I sat back in the chair and exhaled a lungful of air. The fact that we’d made it that far was as close to miraculous as it gets, at least in my experience.

“What shall we do now?” Horst asked.

“We wait,” I answered.

Horst tried to sit still, flipped quickly through the
Welcome to West Berlin
magazine, then threw it aside and flitted around the room, ready to explode. He started to say something, but I guess my look told him I wasn’t interested in conversation.

I didn’t mind that Fisher was running Control. In fact, it could be a bonus—at least I knew what I was dealing with. Henry was the kind of guy who would see aborting a mission as a personal failure, so he’d filter his risk assessment, ignoring anything that didn’t stare him in the face. It was how I got away with the static-noise ploy.

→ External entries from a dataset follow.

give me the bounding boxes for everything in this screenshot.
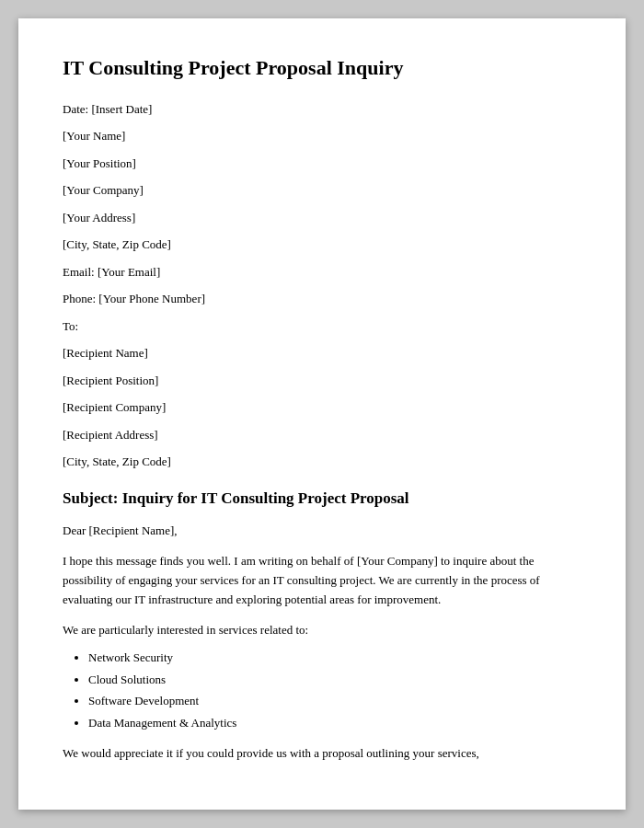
recipient-company-field: [Recipient Company] (63, 398, 581, 417)
services-intro: We are particularly interested in servic… (63, 621, 581, 640)
closing-text: We would appreciate it if you could prov… (63, 744, 581, 764)
services-list: Network Security Cloud Solutions Softwar… (88, 647, 581, 733)
recipient-city-field: [City, State, Zip Code] (63, 453, 581, 471)
your-name-field: [Your Name] (63, 127, 581, 145)
recipient-address-field: [Recipient Address] (63, 426, 581, 444)
your-position-field: [Your Position] (63, 155, 581, 173)
list-item: Network Security (88, 647, 581, 668)
list-item: Software Development (88, 690, 581, 711)
recipient-name-field: [Recipient Name] (63, 344, 581, 362)
body-paragraph-1: I hope this message finds you well. I am… (63, 552, 581, 609)
your-company-field: [Your Company] (63, 181, 581, 200)
list-item: Cloud Solutions (88, 669, 581, 690)
phone-field: Phone: [Your Phone Number] (63, 290, 581, 308)
salutation: Dear [Recipient Name], (63, 522, 581, 541)
your-address-field: [Your Address] (63, 209, 581, 227)
list-item: Data Management & Analytics (88, 712, 581, 733)
recipient-position-field: [Recipient Position] (63, 372, 581, 390)
date-field: Date: [Insert Date] (63, 100, 581, 119)
to-label: To: (63, 317, 581, 336)
email-field: Email: [Your Email] (63, 263, 581, 282)
subject-heading: Subject: Inquiry for IT Consulting Proje… (63, 488, 581, 510)
city-state-zip-field: [City, State, Zip Code] (63, 236, 581, 254)
document-container: IT Consulting Project Proposal Inquiry D… (18, 18, 626, 810)
document-title: IT Consulting Project Proposal Inquiry (63, 55, 581, 82)
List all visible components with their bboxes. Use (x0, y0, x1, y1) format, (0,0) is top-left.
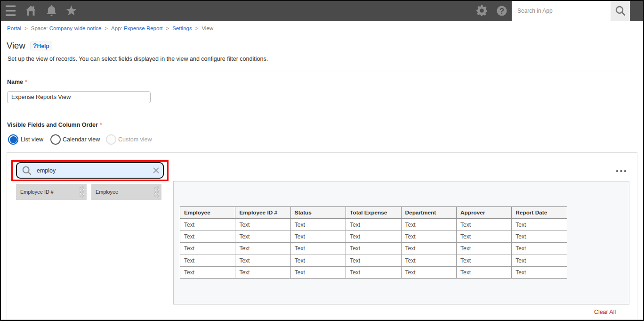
svg-text:?: ? (499, 7, 504, 15)
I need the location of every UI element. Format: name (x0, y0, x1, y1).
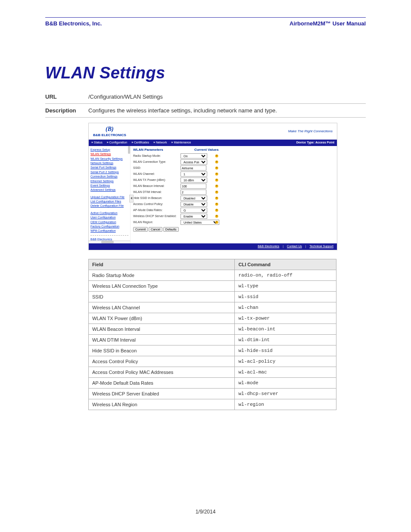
button-bar: Commit Cancel Defaults (133, 227, 334, 232)
svg-text:?: ? (216, 161, 217, 163)
sidebar-item-configurations-0[interactable]: Active Configuration (90, 211, 128, 215)
nav-configuration[interactable]: Configuration (107, 141, 127, 144)
param-input[interactable] (181, 184, 206, 189)
cli-field-cell: WLAN Beacon Interval (89, 324, 235, 334)
sidebar-collapse-handle[interactable] (129, 195, 134, 202)
cli-field-cell: WLAN TX Power (dBm) (89, 313, 235, 324)
param-label: WLAN Region: (133, 221, 181, 224)
nav-certificates[interactable]: Certificates (131, 141, 149, 144)
nav-network[interactable]: Network (153, 141, 167, 144)
header-right: AirborneM2M™ User Manual (290, 20, 366, 27)
table-row: Wireless LAN Connection Typewl-type (89, 280, 336, 291)
sidebar-horizontal-scrollbar[interactable] (89, 240, 130, 243)
table-row: WLAN DTIM Intervalwl-dtim-int (89, 334, 336, 345)
logo: (B) B&B ELECTRONICS (93, 126, 126, 137)
cli-command-cell: wl-type (235, 280, 336, 291)
sidebar-item-settings-4[interactable]: Serial Port Settings (90, 165, 128, 170)
cli-command-cell: wl-tx-power (235, 313, 336, 324)
sidebar-item-settings-5[interactable]: Serial Port 2 Settings (90, 170, 128, 174)
table-row: AP-Mode Default Data Rateswl-mode (89, 377, 336, 388)
sidebar-item-configurations-4[interactable]: WPA Configuration (90, 229, 128, 233)
help-icon[interactable]: ? (215, 202, 218, 206)
wlan-parameter-row: Hide SSID in Beacon:Disabled? (133, 195, 334, 201)
tagline: Make The Right Connections (288, 129, 333, 134)
wlan-parameter-row: AP-Mode Data Rates:G? (133, 207, 334, 213)
param-label: WLAN Channel: (133, 172, 181, 176)
cli-header-field: Field (89, 259, 235, 270)
commit-button[interactable]: Commit (133, 227, 148, 232)
defaults-button[interactable]: Defaults (163, 227, 179, 232)
footer-link-bnb[interactable]: B&B Electronics (258, 245, 279, 248)
nav-maintenance[interactable]: Maintenance (171, 141, 191, 144)
param-label: Radio Startup Mode: (133, 154, 181, 158)
param-label: AP-Mode Data Rates: (133, 208, 181, 212)
cli-field-cell: Wireless LAN Channel (89, 302, 235, 313)
sidebar-item-config-files-0[interactable]: Upload Configuration File (90, 195, 128, 199)
description-value: Configures the wireless interface settin… (88, 104, 366, 118)
param-select[interactable]: United States (181, 220, 219, 225)
sidebar-scroll-thumb[interactable] (128, 146, 130, 154)
sidebar-item-settings-0[interactable]: Express Setup (90, 148, 128, 152)
wlan-parameter-row: WLAN DTIM Interval:? (133, 189, 334, 195)
sidebar-item-configurations-3[interactable]: Factory Configuration (90, 224, 128, 229)
url-value: /Configuration/WLAN Settings (88, 90, 366, 104)
param-label: Hide SSID in Beacon: (133, 196, 181, 200)
page-header: B&B Electronics, Inc. AirborneM2M™ User … (45, 19, 366, 29)
param-select[interactable]: G (181, 208, 207, 213)
cancel-button[interactable]: Cancel (149, 227, 162, 232)
help-icon[interactable]: ? (215, 160, 218, 164)
table-row: Hide SSID in Beaconwl-hide-ssid (89, 345, 336, 356)
sidebar-item-settings-2[interactable]: WLAN Security Settings (90, 157, 128, 161)
table-row: SSIDwl-ssid (89, 291, 336, 302)
sidebar-item-configurations-1[interactable]: User Configuration (90, 215, 128, 220)
help-icon[interactable]: ? (215, 215, 218, 218)
help-icon[interactable]: ? (215, 190, 218, 194)
sidebar-item-settings-8[interactable]: Event Settings (90, 184, 128, 188)
help-icon[interactable]: ? (215, 172, 218, 176)
table-row: WLAN TX Power (dBm)wl-tx-power (89, 313, 336, 324)
help-icon[interactable]: ? (215, 208, 218, 212)
param-input[interactable] (181, 165, 206, 171)
param-select[interactable]: Access Point (181, 159, 207, 165)
sidebar-item-config-files-2[interactable]: Delete Configuration File (90, 204, 128, 208)
table-row: WLAN Beacon Intervalwl-beacon-int (89, 324, 336, 334)
help-icon[interactable]: ? (215, 178, 218, 182)
sidebar-item-settings-3[interactable]: Network Settings (90, 161, 128, 165)
nav-status[interactable]: Status (91, 141, 103, 144)
cli-field-cell: Wireless LAN Region (89, 399, 235, 410)
param-label: Wireless DHCP Server Enabled: (133, 215, 181, 218)
svg-text:?: ? (216, 179, 217, 181)
help-icon[interactable]: ? (215, 196, 218, 200)
param-select[interactable]: Disabled (181, 196, 207, 201)
table-row: Wireless LAN Regionwl-region (89, 399, 336, 410)
param-select[interactable]: 1 (181, 171, 207, 177)
wlan-parameter-row: WLAN Region:United States? (133, 219, 334, 225)
sidebar-item-configurations-2[interactable]: OEM Configuration (90, 220, 128, 224)
main-panel: WLAN Parameters Current Values Radio Sta… (131, 146, 337, 243)
sidebar-item-settings-9[interactable]: Advanced Settings (90, 188, 128, 192)
cli-field-cell: Radio Startup Mode (89, 270, 235, 280)
param-select[interactable]: Enable (181, 214, 207, 219)
cli-command-cell: wl-ssid (235, 291, 336, 302)
param-select[interactable]: 16 dBm (181, 177, 207, 183)
sidebar-item-config-files-1[interactable]: List Configuration Files (90, 199, 128, 204)
sidebar-item-settings-7[interactable]: Ethernet Settings (90, 179, 128, 184)
table-row: Wireless DHCP Server Enabledwl-dhcp-serv… (89, 388, 336, 399)
svg-marker-0 (131, 197, 132, 199)
help-icon[interactable]: ? (215, 166, 218, 170)
sidebar-item-settings-1[interactable]: WLAN Settings (90, 152, 128, 156)
param-select[interactable]: On (181, 153, 207, 159)
cli-command-cell: wl-region (235, 399, 336, 410)
table-row: Radio Startup Moderadio-on, radio-off (89, 270, 336, 280)
param-label: WLAN Beacon Interval: (133, 184, 181, 188)
cli-field-cell: Access Control Policy MAC Addresses (89, 367, 235, 377)
cli-field-cell: WLAN DTIM Interval (89, 334, 235, 345)
help-icon[interactable]: ? (215, 154, 218, 158)
help-icon[interactable]: ? (215, 184, 218, 188)
footer-link-contact[interactable]: Contact Us (287, 245, 302, 248)
param-input[interactable] (181, 190, 206, 195)
param-select[interactable]: Disable (181, 202, 207, 207)
footer-link-support[interactable]: Technical Support (309, 245, 333, 248)
help-icon[interactable]: ? (215, 221, 218, 224)
sidebar-item-settings-6[interactable]: Connection Settings (90, 174, 128, 179)
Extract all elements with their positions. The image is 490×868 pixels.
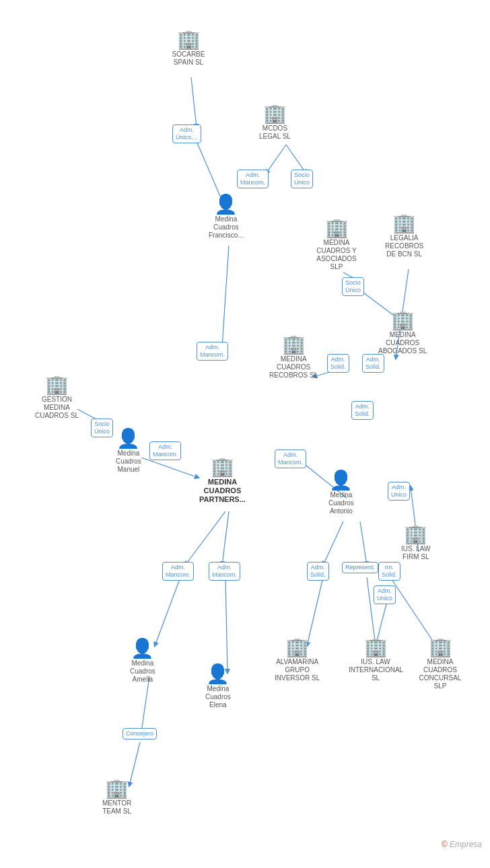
building-icon-concursal: 🏢 — [429, 638, 452, 657]
badge-represent: Represent. — [342, 562, 378, 573]
badge-adm-unico-3: Adm.Unico — [374, 585, 396, 604]
node-legalia: 🏢 LEGALIARECOBROSDE BCN SL — [385, 214, 423, 258]
building-icon-abogados: 🏢 — [391, 311, 415, 330]
building-icon-main: 🏢 — [211, 458, 234, 476]
label-alvamarina: ALVAMARINAGRUPOINVERSOR SL — [275, 658, 320, 682]
building-icon-ius-int: 🏢 — [364, 638, 388, 657]
svg-line-0 — [191, 77, 197, 128]
building-icon-alvamarina: 🏢 — [285, 638, 309, 657]
person-icon-manuel: 👤 — [116, 429, 140, 448]
label-elena: MedinaCuadrosElena — [205, 685, 231, 709]
svg-line-18 — [360, 521, 367, 565]
label-ius-int: IUS. LAWINTERNACIONALSL — [349, 658, 403, 682]
building-icon-legalia: 🏢 — [392, 214, 416, 233]
badge-adm-solid-1: Adm.Solid. — [327, 354, 349, 373]
label-asociados: MEDINACUADROS YASOCIADOS SLP — [310, 239, 363, 271]
label-concursal: MEDINACUADROSCONCURSAL SLP — [413, 658, 467, 690]
svg-line-4 — [222, 246, 229, 347]
label-antonio: MedinaCuadrosAntonio — [328, 491, 354, 515]
label-ius-firm: IUS. LAWFIRM SL — [401, 545, 431, 561]
badge-adm-mancom-1: Adm.Mancom. — [237, 170, 269, 188]
node-gestion-medina: 🏢 GESTIONMEDINACUADROS SL — [35, 375, 79, 420]
svg-line-14 — [155, 577, 180, 646]
label-mcdos: MCDOSLEGAL SL — [259, 124, 291, 141]
svg-line-17 — [307, 577, 323, 646]
person-icon-amelia: 👤 — [131, 639, 154, 658]
label-gestion: GESTIONMEDINACUADROS SL — [35, 396, 79, 420]
node-medina-antonio: 👤 MedinaCuadrosAntonio — [328, 471, 354, 515]
badge-adm-mancom-5: Adm.Mancom. — [162, 562, 194, 581]
node-medina-asociados: 🏢 MEDINACUADROS YASOCIADOS SLP — [310, 219, 363, 271]
svg-line-11 — [141, 458, 199, 478]
label-manuel: MedinaCuadrosManuel — [116, 449, 141, 474]
svg-line-15 — [225, 577, 228, 673]
badge-adm-unico-1: Adm.Único,... — [172, 124, 201, 143]
badge-adm-mancom-3: Adm.Mancom. — [149, 441, 181, 460]
svg-line-23 — [141, 676, 149, 732]
badge-adm-solid-2: Adm.Solid. — [362, 354, 384, 373]
node-main-company: 🏢 MEDINACUADROSPARTNERS... — [199, 458, 246, 505]
building-icon-asociados: 🏢 — [325, 219, 349, 238]
building-icon-ius-firm: 🏢 — [404, 525, 427, 544]
badge-adm-solid-4: Adm.Solid. — [307, 562, 329, 581]
node-ius-law-firm: 🏢 IUS. LAWFIRM SL — [401, 525, 431, 561]
badge-socio-unico-2: SocioÚnico — [342, 277, 364, 296]
building-icon-gestion: 🏢 — [45, 375, 69, 394]
badge-socio-unico-3: SocioÚnico — [91, 419, 113, 437]
label-mentor: MENTORTEAM SL — [102, 799, 131, 816]
label-francisco: MedinaCuadrosFrancisco... — [209, 215, 244, 240]
person-icon-antonio: 👤 — [329, 471, 353, 490]
svg-line-2 — [266, 145, 286, 174]
label-legalia: LEGALIARECOBROSDE BCN SL — [385, 234, 423, 258]
building-icon-mcdos: 🏢 — [263, 104, 287, 123]
node-mentor-team: 🏢 MENTORTEAM SL — [102, 779, 131, 816]
svg-line-16 — [323, 521, 343, 565]
watermark: © Empresa — [442, 840, 482, 849]
label-main: MEDINACUADROSPARTNERS... — [199, 478, 246, 505]
node-alvamarina: 🏢 ALVAMARINAGRUPOINVERSOR SL — [275, 638, 320, 682]
svg-line-13 — [222, 511, 229, 565]
label-abogados: MEDINACUADROSABOGADOS SL — [378, 331, 427, 355]
node-medina-francisco: 👤 MedinaCuadrosFrancisco... — [209, 195, 244, 240]
svg-line-12 — [185, 511, 225, 565]
badge-consejero: Consejero — [123, 728, 157, 739]
building-icon-recobros: 🏢 — [282, 335, 306, 354]
node-medina-amelia: 👤 MedinaCuadrosAmelia — [130, 639, 155, 684]
person-icon-francisco: 👤 — [214, 195, 238, 214]
node-medina-recobros: 🏢 MEDINACUADROSRECOBROS SL — [269, 335, 318, 379]
node-medina-manuel: 👤 MedinaCuadrosManuel — [116, 429, 141, 474]
label-socarbe: SOCARBE SPAIN SL — [162, 50, 215, 67]
node-medina-concursal: 🏢 MEDINACUADROSCONCURSAL SLP — [413, 638, 467, 690]
node-mcdos: 🏢 MCDOSLEGAL SL — [259, 104, 291, 141]
node-medina-elena: 👤 MedinaCuadrosElena — [205, 665, 231, 709]
building-icon-mentor: 🏢 — [105, 779, 129, 798]
badge-rm-solid: rm.Solid. — [378, 562, 400, 581]
badge-adm-mancom-6: Adm.Mancom. — [209, 562, 240, 581]
building-icon-socarbe: 🏢 — [177, 30, 201, 49]
svg-line-20 — [390, 577, 436, 646]
badge-adm-mancom-2: Adm.Mancom. — [197, 342, 228, 361]
label-recobros: MEDINACUADROSRECOBROS SL — [269, 355, 318, 379]
node-ius-internacional: 🏢 IUS. LAWINTERNACIONALSL — [349, 638, 403, 682]
badge-socio-unico-1: SocioÚnico — [291, 170, 313, 188]
node-socarbe: 🏢 SOCARBE SPAIN SL — [162, 30, 215, 67]
node-medina-abogados: 🏢 MEDINACUADROSABOGADOS SL — [378, 311, 427, 355]
person-icon-elena: 👤 — [206, 665, 230, 684]
org-chart-diagram: 🏢 SOCARBE SPAIN SL 🏢 MCDOSLEGAL SL 👤 Med… — [0, 0, 490, 855]
label-amelia: MedinaCuadrosAmelia — [130, 659, 155, 684]
connection-lines — [0, 0, 490, 855]
badge-adm-mancom-4: Adm.Mancom. — [275, 449, 306, 468]
badge-adm-unico-2: Adm.Unico — [388, 482, 410, 501]
badge-adm-solid-3: Adm.Solid. — [351, 401, 374, 420]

Harvey was the exact opposite—he always assumed the worst. He had big ideas, but lots of guys have big ideas. Harvey’s genius lay in being able to pull them off and that was the result of his obsession with detail. Like a grand master of chess developing his game, he would’ve spent weeks, probably months, thinking this operation through, putting it together, studying it from every conceivable angle, then taking it apart again until he could see no flaws. It was why he had argued so strongly for a postponement. The last-minute change from Kovinski to me made him nervous. Without properly vetting the deviation from his carefully worked-out plan, letting all the possibilities and potential pitfalls sink in over a period of time, he couldn’t predict the problems it might create. The only solid argument he was left with was that my past with the Company might blow the cover story, even though he knew there were any number of elements that I might upset. Had he written the plan with me in mind, for instance, he probably would’ve arranged for more security than just Chase.

In all his plotting, Harvey had seen something that prevented him from placing the gunman in the same room with the patsy—originally Kovinski, now me. If I could get at that, maybe I could get at where he did place him. I was close, so damn close to spoiling these bastards’ day, but I needed to know where to find that shooter….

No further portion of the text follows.